How can we explain these trajectories? Not surprisingly, they’re often biological as well as cultural. Scientists believe one reason for kids’ love of sugar, for instance, may be that they seek out more calories to fuel their growing bodies, giving them an advantage when food is scarce.

As for vegetables, there’s a reason you willingly scarf down salads for lunch years after fighting all-out dinner table wars with your parents over broccoli. Evolutionarily speaking, we actually shouldn’t like veggies at all: We’re wired for an aversion to bitter tastes, a trait our ancestors developed to protect themselves against accidental poisoning. The problem with this, of course, is we’ve generally figured out by now which plants will kill us and which won’t, yet the aversion remains – even though plenty of bitter compounds, like those found in vegetables, are actually important sources of nutrition.

So how do we get that bitterness aversion to tolerate, and even enjoy, eating our greens? Mostly, by just eating them. Part of it is social learning: We hate vegetables as kids, we see adults eating vegetables, we become adults and learn to like them, too. Another part of it is the simple fact that eating a food enough times will make it more appealing.

But the question that naturally follows – why does exposure eventually negate our dislike? – doesn’t have a clear-cut answer, Beauchamp says. One possibility, though, may be that each encounter with a given food chips away at our natural suspicion of newness: “We’re sort of built to be very wary of novel things. You can see it in species like rats: They’ll take a little bite of something and wait and see if anything happens to them, and then take a bigger bite,” he says. “That’s the whole idea behind gradually introducing foods. It’s not a conscious thing. You’re not thinking, ‘This might be dangerous.’ But the repeated exposure supposedly gets rid of this wariness.”
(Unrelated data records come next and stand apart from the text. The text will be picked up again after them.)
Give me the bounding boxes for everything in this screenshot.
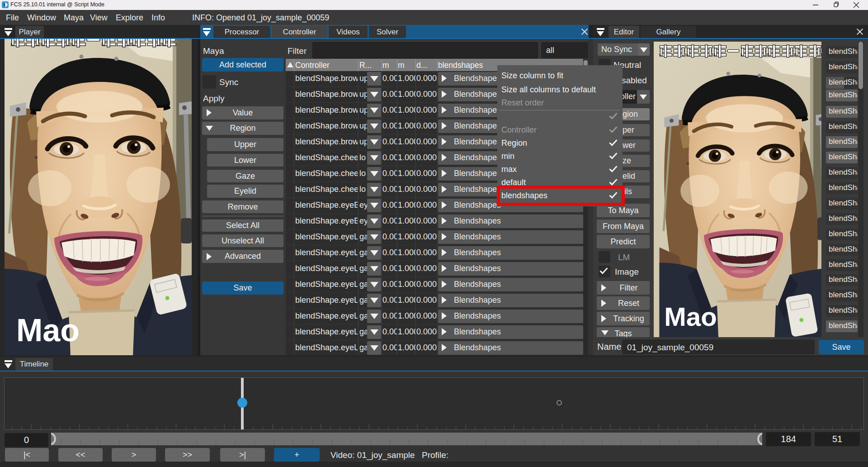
svg-text:Mao: Mao bbox=[664, 302, 717, 331]
svg-text:Mao: Mao bbox=[16, 313, 80, 348]
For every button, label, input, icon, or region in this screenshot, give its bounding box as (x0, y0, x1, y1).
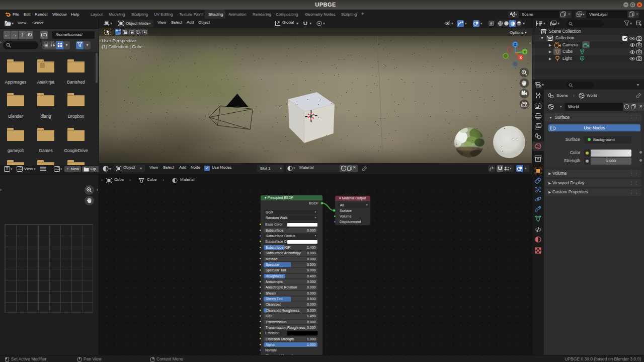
svg-text:X: X (520, 56, 522, 59)
svg-text:Y: Y (524, 50, 526, 54)
svg-text:Z: Z (514, 43, 517, 46)
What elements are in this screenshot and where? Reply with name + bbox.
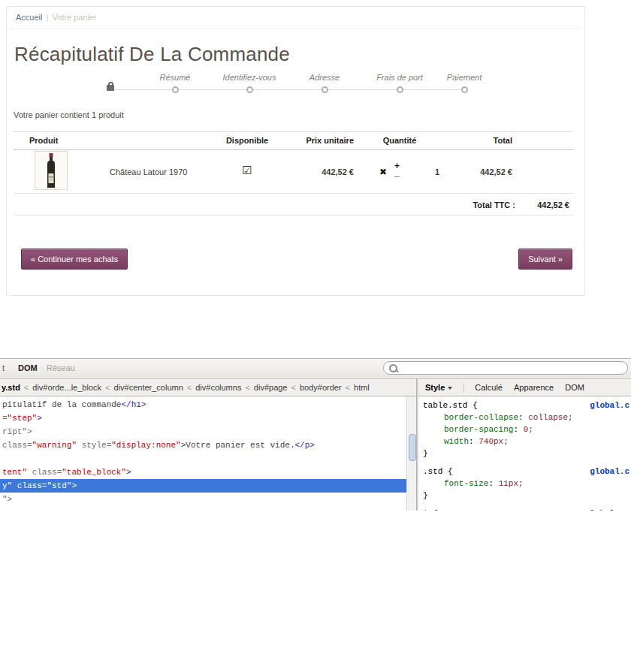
- page-title: Récapitulatif De La Commande: [14, 43, 290, 66]
- tab-dom-side[interactable]: DOM: [565, 383, 584, 392]
- screen: Accueil|Votre panier Récapitulatif De La…: [0, 0, 631, 672]
- availability-check-icon: ☑: [195, 164, 300, 177]
- grand-total-value: 442,52 €: [525, 200, 569, 209]
- path-node-5[interactable]: html: [354, 383, 370, 392]
- css-property-name: font-size: [444, 479, 488, 488]
- table-row-border: [14, 193, 573, 194]
- scrollbar-track[interactable]: [406, 396, 416, 511]
- step-dot-2: [246, 86, 253, 93]
- code-segment: "warning": [32, 441, 77, 450]
- path-node-selected[interactable]: y.std: [2, 383, 20, 392]
- path-separator: <: [105, 383, 110, 392]
- tab-dom[interactable]: DOM: [18, 363, 38, 372]
- stylesheet-link[interactable]: global.c: [590, 466, 629, 478]
- code-segment: [77, 441, 82, 450]
- next-button[interactable]: Suivant »: [518, 249, 572, 270]
- code-segment: [27, 468, 32, 477]
- css-property-value: 11px;: [499, 479, 524, 488]
- devtools-node-path: y.std<div#orde...le_block<div#center_col…: [0, 379, 416, 396]
- code-segment: class=: [32, 468, 62, 477]
- devtools-toolbar: t DOM Réseau: [0, 359, 631, 379]
- breadcrumb: Accueil|Votre panier: [16, 13, 97, 22]
- tab-separator: [463, 383, 464, 393]
- breadcrumb-home-link[interactable]: Accueil: [16, 13, 42, 22]
- tab-layout[interactable]: Apparence: [514, 383, 554, 392]
- code-segment: Votre panier est vide.: [186, 441, 294, 450]
- path-node-4[interactable]: body#order: [300, 383, 342, 392]
- scrollbar-thumb[interactable]: [409, 434, 416, 461]
- header-unit-price: Prix unitaire: [288, 136, 354, 145]
- code-segment: ript">: [2, 427, 32, 436]
- quantity-decrease-icon[interactable]: _: [394, 169, 400, 176]
- css-property-value: 0;: [524, 425, 533, 434]
- html-line-4[interactable]: [0, 452, 406, 466]
- step-dot-1: [172, 86, 179, 93]
- path-separator: <: [245, 383, 249, 392]
- code-segment: >: [37, 414, 42, 423]
- table-bottom-border: [14, 215, 573, 215]
- step-label-5: Paiement: [447, 73, 482, 82]
- quantity-value: 1: [426, 167, 448, 176]
- stylesheet-link[interactable]: global...: [585, 508, 629, 511]
- devtools-search-input[interactable]: [401, 363, 622, 373]
- lock-icon: [107, 85, 114, 91]
- code-segment: y" class="std">: [2, 481, 77, 490]
- css-rule-1: .std {global.cfont-size: 11px;}: [418, 466, 631, 502]
- css-colon: :: [513, 425, 523, 434]
- code-segment: style=: [82, 441, 112, 450]
- html-line-2[interactable]: ript">: [0, 425, 406, 438]
- code-segment: </h1>: [121, 400, 146, 409]
- html-line-7[interactable]: ">: [0, 493, 406, 506]
- tab-style[interactable]: Style: [425, 383, 452, 392]
- css-selector-line: table.std {global.c: [418, 399, 631, 411]
- table-header-border: [14, 149, 573, 150]
- steps-progress-line: [111, 89, 464, 90]
- cart-summary-text: Votre panier contient 1 produit: [14, 110, 124, 119]
- css-rule-0: table.std {global.cborder-collapse: coll…: [418, 399, 631, 460]
- devtools-search-box[interactable]: [383, 361, 628, 375]
- tab-computed[interactable]: Calculé: [475, 383, 503, 392]
- html-line-selected[interactable]: y" class="std">: [0, 479, 406, 493]
- stylesheet-link[interactable]: global.c: [590, 399, 629, 411]
- html-line-3[interactable]: class="warning" style="display:none">Vot…: [0, 438, 406, 452]
- path-separator: <: [346, 383, 350, 392]
- css-selector-line: .std {global.c: [418, 466, 631, 478]
- tab-script-partial[interactable]: t: [2, 363, 5, 372]
- style-panel-tabs: Style Calculé Apparence DOM: [418, 379, 631, 396]
- code-segment: ">: [2, 495, 12, 504]
- step-label-1: Résumé: [160, 73, 191, 82]
- code-segment: "display:none": [111, 441, 180, 450]
- css-close-brace: }: [418, 490, 631, 502]
- html-line-5[interactable]: tent" class="table_block">: [0, 466, 406, 479]
- css-property-line[interactable]: border-collapse: collapse;: [418, 411, 631, 423]
- html-line-0[interactable]: pitulatif de la commande</h1>: [0, 398, 406, 411]
- step-dot-3: [322, 86, 328, 93]
- step-label-3: Adresse: [309, 73, 340, 82]
- css-property-line[interactable]: font-size: 11px;: [418, 478, 631, 490]
- code-segment: pitulatif de la commande: [2, 400, 121, 409]
- delete-item-icon[interactable]: ✖: [379, 167, 387, 177]
- path-node-2[interactable]: div#columns: [195, 383, 241, 392]
- css-property-name: width: [444, 437, 469, 446]
- tab-network[interactable]: Réseau: [47, 363, 75, 372]
- step-dot-4: [397, 86, 403, 93]
- css-selector: .std {: [423, 467, 453, 476]
- path-separator: <: [291, 383, 295, 392]
- product-thumbnail[interactable]: [35, 151, 68, 190]
- unit-price: 442,52 €: [288, 167, 354, 176]
- css-colon: :: [469, 437, 479, 446]
- path-node-3[interactable]: div#page: [254, 383, 288, 392]
- path-node-0[interactable]: div#orde...le_block: [32, 383, 101, 392]
- html-line-1[interactable]: ="step">: [0, 411, 406, 425]
- step-label-4: Frais de port: [376, 73, 423, 82]
- path-node-1[interactable]: div#center_column: [113, 383, 183, 392]
- css-property-line[interactable]: border-spacing: 0;: [418, 423, 631, 435]
- header-quantity: Quantité: [366, 136, 433, 145]
- html-source-panel: pitulatif de la commande</h1>="step">rip…: [0, 396, 406, 511]
- css-property-line[interactable]: width: 740px;: [418, 435, 631, 447]
- css-property-value: 740px;: [479, 437, 509, 446]
- step-label-2: Identifiez-vous: [223, 73, 276, 82]
- continue-shopping-button[interactable]: « Continuer mes achats: [21, 249, 128, 270]
- grand-total-label: Total TTC :: [367, 200, 515, 209]
- code-segment: =: [2, 414, 8, 423]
In some cases, though, repeated exposure might not be enough to negate the deeply held dislike that can result when we associate a negative experience with a given taste. It’s called “conditioned taste aversion,” Tardoff explains, and it can stay with us for our entire lives. One especially bad night with margaritas, for example, may be enough to turn you off tequila forever.

Sometimes, on the other hand, taste preferences feel like complete mysteries. I can’t stand the taste of Coca-cola, for instance, even though I can’t recall any particularly traumatic experiences with it. When I asked Beauchamp where this dislike may have come from – it can’t be social learning, since I grew up with parents who downed Coke like water – he offered that maybe I’d had a formative experience with it when I was very young. Maybe I once saw a family member get sick shortly after drinking one, or had a sip myself and then tripped and skinned my knee, and those negative impressions were enough to cement an aversion that stayed with me.

Even the smallest of experiences, in other words, can shape our food likes and dislikes in ways we don’t even realize – and sometimes these fleeting moments can override culture, evolution, and everything else. That’s one reason, perhaps, why taste preferences are still such a tricky thing for scientists to understand. “I have two kids and I could never figure out why one liked one thing and the other liked something else,” Beauchamp says. “And I’m supposed to be a professional.”